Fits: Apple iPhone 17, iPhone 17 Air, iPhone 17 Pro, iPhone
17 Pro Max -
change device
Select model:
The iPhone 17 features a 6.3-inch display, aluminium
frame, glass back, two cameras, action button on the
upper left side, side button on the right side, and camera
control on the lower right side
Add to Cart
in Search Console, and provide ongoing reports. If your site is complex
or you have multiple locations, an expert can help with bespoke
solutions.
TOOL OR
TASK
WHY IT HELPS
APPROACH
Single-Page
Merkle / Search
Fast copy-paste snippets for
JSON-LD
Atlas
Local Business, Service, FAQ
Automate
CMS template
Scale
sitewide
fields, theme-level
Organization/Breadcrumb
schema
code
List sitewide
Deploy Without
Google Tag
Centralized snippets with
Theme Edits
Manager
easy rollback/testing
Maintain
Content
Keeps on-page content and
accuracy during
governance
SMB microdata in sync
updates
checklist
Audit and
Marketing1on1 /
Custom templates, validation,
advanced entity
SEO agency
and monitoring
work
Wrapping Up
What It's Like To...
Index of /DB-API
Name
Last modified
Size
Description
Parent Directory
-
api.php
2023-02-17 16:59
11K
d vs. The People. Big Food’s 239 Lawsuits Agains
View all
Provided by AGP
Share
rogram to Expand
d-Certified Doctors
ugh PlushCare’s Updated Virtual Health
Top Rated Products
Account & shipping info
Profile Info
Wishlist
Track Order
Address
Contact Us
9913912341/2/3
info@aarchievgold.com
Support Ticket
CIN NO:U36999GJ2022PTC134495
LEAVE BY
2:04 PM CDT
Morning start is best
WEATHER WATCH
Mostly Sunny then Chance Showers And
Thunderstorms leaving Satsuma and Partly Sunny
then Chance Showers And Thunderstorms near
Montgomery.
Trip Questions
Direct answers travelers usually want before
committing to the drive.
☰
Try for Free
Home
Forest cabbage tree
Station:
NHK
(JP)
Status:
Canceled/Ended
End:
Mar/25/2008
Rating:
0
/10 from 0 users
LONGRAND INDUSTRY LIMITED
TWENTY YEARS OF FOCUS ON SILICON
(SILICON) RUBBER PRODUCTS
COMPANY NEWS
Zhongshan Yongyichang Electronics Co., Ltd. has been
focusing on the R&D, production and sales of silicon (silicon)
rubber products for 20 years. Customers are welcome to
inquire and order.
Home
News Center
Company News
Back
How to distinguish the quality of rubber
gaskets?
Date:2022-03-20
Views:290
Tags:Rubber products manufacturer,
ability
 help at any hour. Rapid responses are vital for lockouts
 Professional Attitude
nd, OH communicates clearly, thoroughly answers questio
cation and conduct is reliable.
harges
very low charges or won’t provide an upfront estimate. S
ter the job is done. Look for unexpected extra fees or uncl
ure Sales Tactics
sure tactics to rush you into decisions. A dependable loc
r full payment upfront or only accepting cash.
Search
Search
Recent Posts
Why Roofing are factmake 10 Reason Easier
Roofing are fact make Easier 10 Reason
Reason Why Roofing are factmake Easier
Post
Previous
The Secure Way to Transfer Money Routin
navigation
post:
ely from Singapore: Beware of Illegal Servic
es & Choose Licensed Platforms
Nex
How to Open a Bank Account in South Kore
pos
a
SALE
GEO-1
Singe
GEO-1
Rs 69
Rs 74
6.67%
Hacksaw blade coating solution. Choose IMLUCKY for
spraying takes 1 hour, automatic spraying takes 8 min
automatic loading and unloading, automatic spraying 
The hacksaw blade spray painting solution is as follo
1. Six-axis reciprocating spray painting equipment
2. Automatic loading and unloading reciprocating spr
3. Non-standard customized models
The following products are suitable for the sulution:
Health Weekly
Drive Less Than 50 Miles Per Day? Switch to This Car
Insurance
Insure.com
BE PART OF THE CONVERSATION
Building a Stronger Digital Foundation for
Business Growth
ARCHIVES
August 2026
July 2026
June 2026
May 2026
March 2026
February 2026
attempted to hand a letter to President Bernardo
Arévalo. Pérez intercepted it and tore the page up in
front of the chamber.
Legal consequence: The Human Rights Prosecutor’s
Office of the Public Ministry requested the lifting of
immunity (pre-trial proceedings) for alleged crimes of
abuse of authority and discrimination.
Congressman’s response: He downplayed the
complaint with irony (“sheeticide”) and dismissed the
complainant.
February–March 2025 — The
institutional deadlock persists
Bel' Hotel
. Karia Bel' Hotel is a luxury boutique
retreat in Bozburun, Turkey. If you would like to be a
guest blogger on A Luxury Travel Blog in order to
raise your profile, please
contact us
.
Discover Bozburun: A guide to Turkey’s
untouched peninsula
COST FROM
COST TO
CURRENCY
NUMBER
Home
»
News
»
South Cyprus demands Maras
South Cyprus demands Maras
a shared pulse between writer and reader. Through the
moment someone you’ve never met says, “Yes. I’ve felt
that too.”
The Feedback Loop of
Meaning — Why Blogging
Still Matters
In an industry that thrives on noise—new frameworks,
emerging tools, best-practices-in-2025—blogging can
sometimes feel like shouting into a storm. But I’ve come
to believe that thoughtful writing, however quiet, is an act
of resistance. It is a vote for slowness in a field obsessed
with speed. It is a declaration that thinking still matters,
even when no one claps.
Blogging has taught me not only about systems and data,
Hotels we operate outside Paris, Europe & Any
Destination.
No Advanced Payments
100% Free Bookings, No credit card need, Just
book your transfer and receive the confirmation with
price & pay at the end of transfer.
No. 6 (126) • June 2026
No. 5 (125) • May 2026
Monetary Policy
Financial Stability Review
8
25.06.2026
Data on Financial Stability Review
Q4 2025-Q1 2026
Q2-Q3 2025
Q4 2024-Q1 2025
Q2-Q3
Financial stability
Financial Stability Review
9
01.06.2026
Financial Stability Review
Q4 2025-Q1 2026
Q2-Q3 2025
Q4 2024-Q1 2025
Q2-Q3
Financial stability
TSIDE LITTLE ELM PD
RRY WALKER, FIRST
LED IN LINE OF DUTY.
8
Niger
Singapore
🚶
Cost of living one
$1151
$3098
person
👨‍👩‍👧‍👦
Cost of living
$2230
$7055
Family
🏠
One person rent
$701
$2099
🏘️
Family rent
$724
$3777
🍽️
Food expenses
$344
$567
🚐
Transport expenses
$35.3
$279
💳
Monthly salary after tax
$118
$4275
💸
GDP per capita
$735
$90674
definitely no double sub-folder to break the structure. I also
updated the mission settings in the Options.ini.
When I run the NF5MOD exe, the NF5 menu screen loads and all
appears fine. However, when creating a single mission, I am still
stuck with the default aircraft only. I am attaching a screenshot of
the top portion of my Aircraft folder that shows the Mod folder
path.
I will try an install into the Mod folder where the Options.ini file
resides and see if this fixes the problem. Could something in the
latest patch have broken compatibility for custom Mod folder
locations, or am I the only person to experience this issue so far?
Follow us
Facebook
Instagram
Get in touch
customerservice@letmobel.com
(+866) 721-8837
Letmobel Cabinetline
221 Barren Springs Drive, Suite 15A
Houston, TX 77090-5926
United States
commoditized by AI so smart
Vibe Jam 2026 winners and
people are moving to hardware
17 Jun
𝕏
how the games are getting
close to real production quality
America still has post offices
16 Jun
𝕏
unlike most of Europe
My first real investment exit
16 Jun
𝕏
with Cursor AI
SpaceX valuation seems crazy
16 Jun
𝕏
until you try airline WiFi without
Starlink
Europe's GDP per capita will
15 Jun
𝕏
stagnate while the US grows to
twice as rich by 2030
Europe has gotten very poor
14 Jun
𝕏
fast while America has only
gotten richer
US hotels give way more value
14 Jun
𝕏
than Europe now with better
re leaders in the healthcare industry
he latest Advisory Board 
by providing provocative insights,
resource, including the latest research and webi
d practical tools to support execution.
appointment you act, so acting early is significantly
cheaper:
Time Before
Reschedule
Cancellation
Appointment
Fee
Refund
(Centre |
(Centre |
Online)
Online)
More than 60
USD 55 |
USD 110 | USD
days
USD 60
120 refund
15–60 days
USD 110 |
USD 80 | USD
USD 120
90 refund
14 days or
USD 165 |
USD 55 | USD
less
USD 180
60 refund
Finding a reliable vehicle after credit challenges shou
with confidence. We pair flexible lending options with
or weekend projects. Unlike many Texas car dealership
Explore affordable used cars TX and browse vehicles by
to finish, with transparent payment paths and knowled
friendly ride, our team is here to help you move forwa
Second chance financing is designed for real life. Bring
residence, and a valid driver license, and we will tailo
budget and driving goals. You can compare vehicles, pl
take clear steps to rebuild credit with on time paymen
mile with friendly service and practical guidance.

---

Your task is to set down only the lines that run from the opening of the listing to the line with "Keeps on-page content and", both ends included, each unchanged.

Fits: Apple iPhone 17, iPhone 17 Air, iPhone 17 Pro, iPhone
17 Pro Max -
change device
Select model:
The iPhone 17 features a 6.3-inch display, aluminium
frame, glass back, two cameras, action button on the
upper left side, side button on the right side, and camera
control on the lower right side
Add to Cart
in Search Console, and provide ongoing reports. If your site is complex
or you have multiple locations, an expert can help with bespoke
solutions.
TOOL OR
TASK
WHY IT HELPS
APPROACH
Single-Page
Merkle / Search
Fast copy-paste snippets for
JSON-LD
Atlas
Local Business, Service, FAQ
Automate
CMS template
Scale
sitewide
fields, theme-level
Organization/Breadcrumb
schema
code
List sitewide
Deploy Without
Google Tag
Centralized snippets with
Theme Edits
Manager
easy rollback/testing
Maintain
Content
Keeps on-page content and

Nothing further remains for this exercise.